What is required -> Keep the images out while you set down the data exactly.

━━━━━ Listed entries ━━━━━

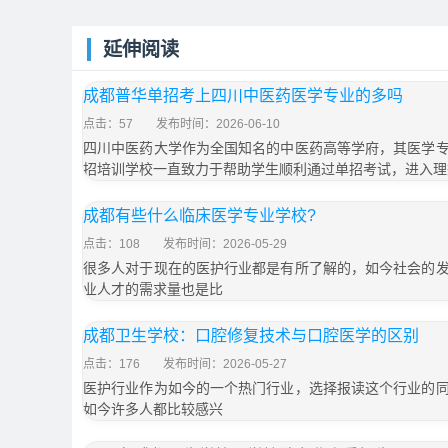
延伸阅读
成都普华单招考上四川中医药医学专业的多吗
点击：57
发布时间：2026-06-10
四川中医药大学作为全国知名的中医药高等学府，其医学
招培训学校一直致力于帮助学生顺利通过单招考试，进入理
成都有些什么临床医学专业学校?
点击：108
发布时间：2026-05-29
很多人对于现在的医护行业都是有所了解的，如今社会的
业人才的需求量也是比
成都卫生学校：口腔修复技术与口腔医学的区别
点击：176
发布时间：2026-05-27
医护行业作为如今的一个热门行业，选择报读这个行业的
如今许多人都比较感兴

━━━━━

Result of the task ->
延伸阅读
成都普华单招考上四川中医药医学专业的多吗
点击：57
发布时间：2026-06-10
四川中医药大学作为全国知名的中医药高等学府，其医学
招培训学校一直致力于帮助学生顺利通过单招考试，进入理
成都有些什么临床医学专业学校?
点击：108
发布时间：2026-05-29
很多人对于现在的医护行业都是有所了解的，如今社会的
业人才的需求量也是比
成都卫生学校：口腔修复技术与口腔医学的区别
点击：176
发布时间：2026-05-27
医护行业作为如今的一个热门行业，选择报读这个行业的
如今许多人都比较感兴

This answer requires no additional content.